Shallow RL Agents Master Schnapsen Card Game
A recent preprint on arXiv (2605.17162) explores the capability of shallow neural network agents in mastering the card game Schnapsen and competing against a formidable search-based benchmark, RdeepBot, which employs Monte Carlo sampling alongside lookahead search techniques. The study, guided by a progressively intricate experimental framework, first assesses a supervised learning agent (MLPBot) trained on replay data, followed by a reinforcement learning agent (RLBot) utilizing the same shallow architecture but trained via asynchronous Monte Carlo updates and experience replay. Findings indicate that supervised imitation lacks the generalization needed to overcome RdeepBot, while reinforcement learning yields significantly stronger agents. Notably, optimal performance occurs when the learned value function is integrated with deeper lookahead, resulting in RLBot achieving statistically significant higher win rates against the strong baseline.
Key facts
- arXiv:2605.17162
- Shallow neural network agents investigated for Schnapsen
- Baseline: RdeepBot (Monte Carlo sampling + lookahead search)
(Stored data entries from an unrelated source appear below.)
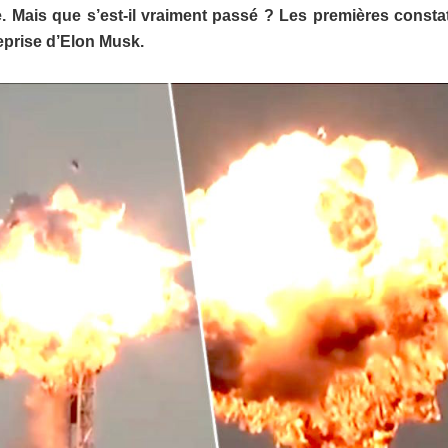
e. Mais que s’est-il vraiment passé ? Les premières consta
eprise d’Elon Musk.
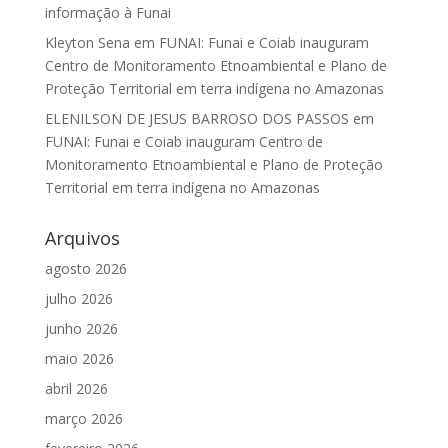
informação à Funai
Kleyton Sena
em
FUNAI: Funai e Coiab inauguram
Centro de Monitoramento Etnoambiental e Plano de
Proteção Territorial em terra indígena no Amazonas
ELENILSON DE JESUS BARROSO DOS PASSOS
em
FUNAI: Funai e Coiab inauguram Centro de
Monitoramento Etnoambiental e Plano de Proteção
Territorial em terra indígena no Amazonas
Arquivos
agosto 2026
julho 2026
junho 2026
maio 2026
abril 2026
março 2026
- Supervised agent: MLPBot trained on replay data
- Reinforcement learning agent: RLBot with same shallow architecture
- RLBot trained via asynchronous Monte Carlo updates and experience replay
- Supervised imitation fails to beat strong RdeepBot opponents
- RLBot achieves statistically significant higher winning rates when combined with deeper lookahead
Entities
Institutions
- arXiv